And they never tell you that any number you choose is correct. Of course the idea is that "they" have a rule in mind that you're supposed to divine. But if you choose your own rule, then your good!

We should keep in mind that pRNGs are a big part of modern technology and that there are lots of test. http://www-users.math.umn.edu/~garrett/students/reu/pRNGs.pdf

One can argue that no test is 'perfect,' but then we have to figure out what is meant by 'perfect.' In the same way there are some good definitions of randomness.

The possibility space includes the number 5555555555 and it being the first number displayed doesn't, in any way, aid us in deciding whether the machine is a true random number generator or not. — TheMadFool

I don't think it's that clear. While statistical hypothesis tests are never conclusive (because haunted by the possibility of type-I and type-II error, I think it's fair to say that lower p-values (if understood) are experienced as stronger evidence against the null hypothesis (in this case randomness.)

While each string of digits is equally likely, we can categorize strings by how spread out over the 10 categories they are. The more spread-out strings are more common and therefore more likely. The string is all 5s has only 9 other strings of similar extremity. That's a 1 in 10^9 chance of such a concentration, which is strong evidence against randomness.

The more spread-out strings are more common and therefore more likely. The string is all 5s has only 9 other strings of similar extremity. That's a 1 in 10^9 chance of such a concentration, which is strong evidence against randomness. — T H E

This is thinking that has been led astray, and with probabilities that happens easily. The only remedy is to be very careful about what you're looking at, and having decided that, not to be distracted into confusing yourself with problems that are just plain different.

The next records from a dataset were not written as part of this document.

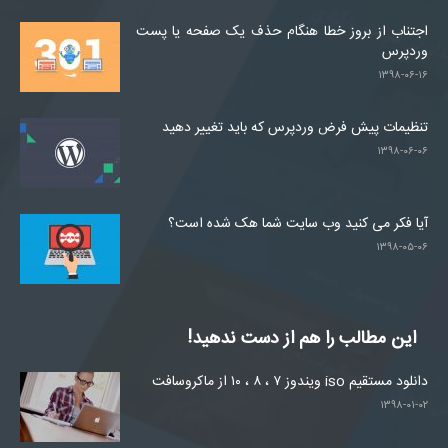
اجتناب از بروز خطا هنگام حذف یک صفحه یا پست
وردپرس
۱۳۹۸-۰۶-۱۶
تنظیمات پیش فرض وردپرس که باید تغییر دهید
۱۳۹۸-۰۶-۰۶
آیا فکر می کنید وب سایت شما هک شده است؟
۱۳۹۸-۰۵-۰۶
این مطالب را هم از دست ندهید!
دانلود مستقیم iso ویندوز ۷ ، ۸ ، ۱۰ از ماکروسافت
۱۳۹۸-۰۱-۰۲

While each string of digits is equally likely, we can categorize strings by how spread out over the 10 categories they are. The more spread-out strings are more common and therefore more likely. The string is all 5s has only 9 other strings of similar extremity. That's a 1 in 10^9 chance of such a concentration, which is strong evidence against randomness. — T H E

That's only because you're lumping all the "evenly spread" events together. There are far more of them. Whatever outcome you got was incredibly unlikely. The fact that it's a member of an arbitrarily large class of outcomes doesn't make any difference except psychologically.

Let's consider a simpler example, so you can see where I am coming from.

Let's flip a coin ten times to test it for fairness and get HHHHHHHHHH.

If H_0: p= 0.5 and H_A: p != 0.5, then the p-value is 2/2^10 = 1/2^9 ~ 0.002.

Is this evidence against the fairness of the coin? If the coin is fair, the chance of such an extreme value is about 0.2%. Let's make this concrete: if you were thinking of using the coin for practical purposes, would you trust it?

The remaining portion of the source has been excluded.